Kimbel and Cabus


Kimbel and Cabus was a Victorian-era furniture and decorative arts firm based in New York City. The partnership was formed in 1862 between German-born cabinetmaker Anthony Kimbel and French-born cabinetmaker Joseph Cabus. The company was noted for its Modern Gothic and Anglo-Japanese style furniture, which it popularized at the 1876 Centennial Exposition.

Prior partners

In an earlier partnership with Anton Bembe, Kimbel contributed to the decoration of the new House of Representatives Chamber at the U.S. Capitol. The firm carved 131 Rococo Revival armchairs for members of Congress, half of the total; and manufactured the monumental clock over the chamber's entrance. The firm of Bembe & Kimbel lasted from 1854 to Bembe's death in 1861.
Cabus had a brief partnership with cabinetmaker Alexander Roux.

K & C

Kimbel & Cabus won great acclaim at the 1876 Centennial Exposition in Philadelphia, Pennsylvania, with a display of Modern Gothic furniture. This Aesthetic Movement style was a rebellion against the ornate excesses of Victorian decoration. Modern Gothic furniture had silhouettes that were angular and sometimes asymmetrical, and surfaces that were often ebonized and decorated with incised gilt decoration, inlaid tiles and painting, and strap-like medieval hinges. The eclectic style was short-lived, but had a major influence on the later Arts & Crafts Movement. K & C also created furniture in the Anglo-Japanese style, taking its inspiration from Japanese art and handicrafts.
Two more-traditional Kimbel & Cabus commissions were for the interior woodwork of the Fifth Avenue Presbyterian Church and the Tenth Company Room at the Seventh Regiment Armory.
By 1878, the American critic Clarence Cook was already pronouncing the Modern Gothic style passé:
"There was a little while ago quite a rage for a certain style of furniture that made a great display of seeming steel hinges, key-plates, and handles, with inlaid tiles, carving of an ultra-Gothic type, and an appearance of the ingenuous truth-telling in the construction. The chairs, tables and bedsteads looked as if they had been on the dissecting-table and flayed alive,—their joints and tendons displayed to an archaeologic and unfeeling world. One particular firm introduced this style of furniture, and, for a time, had almost the monopoly of it. It had a great run."

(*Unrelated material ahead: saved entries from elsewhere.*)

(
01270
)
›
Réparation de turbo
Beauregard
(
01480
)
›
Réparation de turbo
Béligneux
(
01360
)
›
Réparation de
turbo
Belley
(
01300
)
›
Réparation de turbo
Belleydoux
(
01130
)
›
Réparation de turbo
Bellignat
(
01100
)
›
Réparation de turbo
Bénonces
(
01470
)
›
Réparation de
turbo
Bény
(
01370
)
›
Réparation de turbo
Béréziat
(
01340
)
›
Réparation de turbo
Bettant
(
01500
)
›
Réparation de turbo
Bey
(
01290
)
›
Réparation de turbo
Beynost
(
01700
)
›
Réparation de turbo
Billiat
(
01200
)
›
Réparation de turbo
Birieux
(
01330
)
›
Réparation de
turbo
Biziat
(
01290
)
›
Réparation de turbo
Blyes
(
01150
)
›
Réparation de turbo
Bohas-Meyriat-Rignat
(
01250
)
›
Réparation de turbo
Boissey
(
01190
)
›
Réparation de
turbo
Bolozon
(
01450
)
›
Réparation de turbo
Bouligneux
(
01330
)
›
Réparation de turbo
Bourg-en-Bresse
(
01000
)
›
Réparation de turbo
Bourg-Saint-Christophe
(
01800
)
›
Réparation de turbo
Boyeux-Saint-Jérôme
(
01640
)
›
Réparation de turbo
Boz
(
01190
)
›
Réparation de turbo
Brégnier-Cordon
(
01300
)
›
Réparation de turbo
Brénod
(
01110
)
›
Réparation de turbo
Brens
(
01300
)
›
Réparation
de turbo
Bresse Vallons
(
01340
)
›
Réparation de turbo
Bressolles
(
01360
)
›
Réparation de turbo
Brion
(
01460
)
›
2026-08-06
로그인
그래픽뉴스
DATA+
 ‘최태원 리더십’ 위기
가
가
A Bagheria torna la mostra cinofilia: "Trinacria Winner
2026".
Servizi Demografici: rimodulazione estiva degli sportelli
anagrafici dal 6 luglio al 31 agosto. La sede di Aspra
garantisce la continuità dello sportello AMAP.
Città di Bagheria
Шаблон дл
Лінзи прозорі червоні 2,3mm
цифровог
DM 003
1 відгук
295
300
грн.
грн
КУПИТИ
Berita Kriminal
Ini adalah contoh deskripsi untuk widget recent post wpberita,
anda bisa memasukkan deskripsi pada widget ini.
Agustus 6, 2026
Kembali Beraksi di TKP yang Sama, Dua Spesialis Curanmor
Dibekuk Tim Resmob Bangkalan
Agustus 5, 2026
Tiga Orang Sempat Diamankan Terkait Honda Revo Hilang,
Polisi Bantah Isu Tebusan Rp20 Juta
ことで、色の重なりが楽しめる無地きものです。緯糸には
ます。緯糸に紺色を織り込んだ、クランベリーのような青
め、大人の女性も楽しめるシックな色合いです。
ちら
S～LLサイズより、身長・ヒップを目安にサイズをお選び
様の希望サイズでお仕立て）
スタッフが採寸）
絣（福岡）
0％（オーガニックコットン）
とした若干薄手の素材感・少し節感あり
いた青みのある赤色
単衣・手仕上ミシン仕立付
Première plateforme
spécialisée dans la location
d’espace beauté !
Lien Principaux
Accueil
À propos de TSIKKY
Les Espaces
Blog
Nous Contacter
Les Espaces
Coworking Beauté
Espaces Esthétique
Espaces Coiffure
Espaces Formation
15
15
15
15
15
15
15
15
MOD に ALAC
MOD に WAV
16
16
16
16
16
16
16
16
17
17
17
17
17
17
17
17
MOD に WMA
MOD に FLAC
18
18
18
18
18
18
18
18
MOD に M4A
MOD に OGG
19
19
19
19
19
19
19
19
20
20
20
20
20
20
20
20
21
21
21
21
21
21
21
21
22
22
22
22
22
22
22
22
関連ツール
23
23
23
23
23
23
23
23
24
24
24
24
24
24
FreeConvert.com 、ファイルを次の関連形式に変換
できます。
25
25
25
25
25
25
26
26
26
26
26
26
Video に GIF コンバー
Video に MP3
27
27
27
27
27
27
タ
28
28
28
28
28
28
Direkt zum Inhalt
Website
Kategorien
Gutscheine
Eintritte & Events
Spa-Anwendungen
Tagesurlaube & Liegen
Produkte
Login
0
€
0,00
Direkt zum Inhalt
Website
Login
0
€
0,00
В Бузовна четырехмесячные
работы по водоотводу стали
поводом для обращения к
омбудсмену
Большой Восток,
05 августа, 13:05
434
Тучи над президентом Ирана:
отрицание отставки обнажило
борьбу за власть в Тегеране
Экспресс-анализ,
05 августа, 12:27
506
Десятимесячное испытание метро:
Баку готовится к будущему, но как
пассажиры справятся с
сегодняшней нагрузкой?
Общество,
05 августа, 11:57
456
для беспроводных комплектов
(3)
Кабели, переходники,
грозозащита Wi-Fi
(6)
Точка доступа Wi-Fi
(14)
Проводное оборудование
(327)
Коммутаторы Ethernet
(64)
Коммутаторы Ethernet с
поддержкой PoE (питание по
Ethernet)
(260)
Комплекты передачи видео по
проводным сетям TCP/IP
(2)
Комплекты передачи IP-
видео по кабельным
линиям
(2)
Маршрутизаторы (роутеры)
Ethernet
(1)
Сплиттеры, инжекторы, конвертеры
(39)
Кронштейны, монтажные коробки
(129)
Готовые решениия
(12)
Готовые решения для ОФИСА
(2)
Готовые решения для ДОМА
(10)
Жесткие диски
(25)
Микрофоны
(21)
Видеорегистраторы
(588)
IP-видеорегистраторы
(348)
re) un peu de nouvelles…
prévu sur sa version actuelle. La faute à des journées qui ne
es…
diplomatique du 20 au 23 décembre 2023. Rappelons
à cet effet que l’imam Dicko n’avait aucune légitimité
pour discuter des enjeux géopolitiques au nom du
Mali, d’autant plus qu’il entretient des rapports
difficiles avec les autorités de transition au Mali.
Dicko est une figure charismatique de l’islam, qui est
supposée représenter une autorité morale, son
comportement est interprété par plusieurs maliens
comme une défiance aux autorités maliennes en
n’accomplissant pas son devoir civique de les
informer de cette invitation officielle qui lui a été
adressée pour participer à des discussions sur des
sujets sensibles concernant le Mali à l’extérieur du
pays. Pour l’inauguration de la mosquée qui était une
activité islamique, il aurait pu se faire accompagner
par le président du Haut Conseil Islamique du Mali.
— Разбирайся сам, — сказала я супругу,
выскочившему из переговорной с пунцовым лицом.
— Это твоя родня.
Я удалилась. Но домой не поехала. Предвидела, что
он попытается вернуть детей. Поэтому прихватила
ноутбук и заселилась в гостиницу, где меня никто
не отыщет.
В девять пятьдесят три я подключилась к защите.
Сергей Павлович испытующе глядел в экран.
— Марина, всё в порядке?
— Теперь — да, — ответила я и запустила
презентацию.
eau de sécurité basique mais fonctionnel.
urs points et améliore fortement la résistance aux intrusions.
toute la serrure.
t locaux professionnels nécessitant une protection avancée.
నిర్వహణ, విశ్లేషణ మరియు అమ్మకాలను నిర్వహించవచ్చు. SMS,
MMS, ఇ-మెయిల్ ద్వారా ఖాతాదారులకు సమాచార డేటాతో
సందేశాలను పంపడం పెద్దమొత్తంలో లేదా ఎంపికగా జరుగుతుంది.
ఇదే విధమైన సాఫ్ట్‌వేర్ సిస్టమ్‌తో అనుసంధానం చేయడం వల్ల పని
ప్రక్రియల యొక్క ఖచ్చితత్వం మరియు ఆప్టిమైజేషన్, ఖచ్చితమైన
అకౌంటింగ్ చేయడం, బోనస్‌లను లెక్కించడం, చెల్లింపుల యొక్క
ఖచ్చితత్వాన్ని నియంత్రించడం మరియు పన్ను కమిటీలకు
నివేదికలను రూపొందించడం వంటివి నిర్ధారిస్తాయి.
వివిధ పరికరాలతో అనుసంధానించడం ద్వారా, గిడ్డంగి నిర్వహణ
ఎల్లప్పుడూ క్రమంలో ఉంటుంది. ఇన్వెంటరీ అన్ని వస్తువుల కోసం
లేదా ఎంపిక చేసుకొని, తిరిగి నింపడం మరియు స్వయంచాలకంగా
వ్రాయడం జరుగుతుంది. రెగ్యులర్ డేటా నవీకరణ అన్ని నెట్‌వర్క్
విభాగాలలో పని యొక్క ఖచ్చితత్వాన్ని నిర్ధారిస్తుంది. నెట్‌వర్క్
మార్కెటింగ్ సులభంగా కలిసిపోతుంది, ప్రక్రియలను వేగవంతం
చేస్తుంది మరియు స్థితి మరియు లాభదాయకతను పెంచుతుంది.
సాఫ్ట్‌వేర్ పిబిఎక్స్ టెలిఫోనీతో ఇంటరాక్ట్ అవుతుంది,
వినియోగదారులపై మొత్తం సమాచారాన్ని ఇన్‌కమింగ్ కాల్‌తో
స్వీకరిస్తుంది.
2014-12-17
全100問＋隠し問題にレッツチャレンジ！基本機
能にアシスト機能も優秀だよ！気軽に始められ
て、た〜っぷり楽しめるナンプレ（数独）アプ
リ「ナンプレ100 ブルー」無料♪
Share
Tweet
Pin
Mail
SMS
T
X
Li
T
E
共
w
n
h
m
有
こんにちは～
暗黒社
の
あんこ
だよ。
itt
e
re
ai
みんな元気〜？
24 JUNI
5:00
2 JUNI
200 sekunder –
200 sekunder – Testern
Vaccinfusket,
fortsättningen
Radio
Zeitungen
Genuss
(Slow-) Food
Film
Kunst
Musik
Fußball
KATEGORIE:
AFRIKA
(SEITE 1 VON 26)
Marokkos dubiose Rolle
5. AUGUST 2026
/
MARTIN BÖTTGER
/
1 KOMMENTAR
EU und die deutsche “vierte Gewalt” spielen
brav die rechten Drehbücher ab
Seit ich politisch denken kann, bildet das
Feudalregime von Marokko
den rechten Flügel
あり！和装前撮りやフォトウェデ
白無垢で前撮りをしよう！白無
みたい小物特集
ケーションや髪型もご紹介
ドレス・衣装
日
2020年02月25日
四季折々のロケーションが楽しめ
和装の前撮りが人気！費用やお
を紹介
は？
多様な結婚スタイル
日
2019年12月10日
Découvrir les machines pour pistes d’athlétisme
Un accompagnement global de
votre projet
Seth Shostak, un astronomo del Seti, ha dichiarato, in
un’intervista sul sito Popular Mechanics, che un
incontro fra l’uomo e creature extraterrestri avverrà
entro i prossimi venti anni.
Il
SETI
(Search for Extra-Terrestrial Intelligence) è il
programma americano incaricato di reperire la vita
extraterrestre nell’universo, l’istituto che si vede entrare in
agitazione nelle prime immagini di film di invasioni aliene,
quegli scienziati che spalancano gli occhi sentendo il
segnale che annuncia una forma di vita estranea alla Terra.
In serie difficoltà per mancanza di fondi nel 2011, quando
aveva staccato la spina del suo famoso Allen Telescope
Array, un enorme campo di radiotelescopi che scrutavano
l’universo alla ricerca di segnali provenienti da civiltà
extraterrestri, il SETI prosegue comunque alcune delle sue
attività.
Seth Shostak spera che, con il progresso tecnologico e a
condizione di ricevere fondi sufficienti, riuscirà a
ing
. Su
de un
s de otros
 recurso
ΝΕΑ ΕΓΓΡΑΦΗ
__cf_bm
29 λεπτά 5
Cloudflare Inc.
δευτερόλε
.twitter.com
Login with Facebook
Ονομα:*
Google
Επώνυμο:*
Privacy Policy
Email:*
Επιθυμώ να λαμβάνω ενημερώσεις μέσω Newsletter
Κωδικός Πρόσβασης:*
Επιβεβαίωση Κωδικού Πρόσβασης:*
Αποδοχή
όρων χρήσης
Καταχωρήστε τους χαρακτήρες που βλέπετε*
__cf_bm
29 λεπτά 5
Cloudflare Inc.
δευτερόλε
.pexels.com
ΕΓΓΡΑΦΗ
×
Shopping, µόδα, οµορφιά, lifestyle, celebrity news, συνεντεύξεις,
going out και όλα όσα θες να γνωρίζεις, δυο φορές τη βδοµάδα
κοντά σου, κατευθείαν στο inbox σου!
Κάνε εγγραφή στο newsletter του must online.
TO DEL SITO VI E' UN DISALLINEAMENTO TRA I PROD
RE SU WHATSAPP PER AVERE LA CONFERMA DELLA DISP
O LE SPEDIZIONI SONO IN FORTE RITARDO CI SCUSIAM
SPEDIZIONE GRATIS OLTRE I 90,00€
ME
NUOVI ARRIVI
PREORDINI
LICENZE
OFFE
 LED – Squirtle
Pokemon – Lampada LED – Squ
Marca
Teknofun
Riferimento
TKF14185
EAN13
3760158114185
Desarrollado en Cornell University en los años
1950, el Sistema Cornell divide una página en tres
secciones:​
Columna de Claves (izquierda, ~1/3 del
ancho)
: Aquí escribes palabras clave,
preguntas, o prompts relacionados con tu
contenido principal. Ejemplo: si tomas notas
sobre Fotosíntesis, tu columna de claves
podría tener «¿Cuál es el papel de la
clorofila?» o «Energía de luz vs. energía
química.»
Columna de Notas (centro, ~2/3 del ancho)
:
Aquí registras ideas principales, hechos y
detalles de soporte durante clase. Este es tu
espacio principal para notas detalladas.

The Kimbel & Cabus partnership was dissolved in 1882, with Kimbel going into business with his sons, as A. Kimbel & Sons, and Cabus forming his own shop.
Much of Kimbel & Cabus's furniture is unsigned. But a circa-1875 trade catalogue at the Cooper-Hewitt, National Design Museum contains photographs of hundreds of pieces. Examples of their work are in the collections of the Metropolitan Museum of Art, the Brooklyn Museum, the Hudson River Museum, the High Museum of Art, and the Victoria and Albert Museum in Great Britain.

McKim, Mead & White

Cabus collaborated with Stanford White and Louis Comfort Tiffany on the interiors of the Villard Houses, and carved the Charles Follen McKim-designed pulpit for the Church of the Ascension. He carved White-designed picture frames "from roughly 1882 to 1894," and constructed White's original wood-and-plaster Washington Square Arch. Under McKim, Mead & White, Cabus also executed the finer woodworking for James Gordon Bennett, Jr.'s office in the Western Union Building, the interior of Bennett's yacht, Namouna, the Anne W. Cheney House in South Manchester, Connecticut, the first Plaza Hotel, and the Metropolitan Club. Following Cabus's 1894 death, his son Alexander took over the carving of White's picture frames.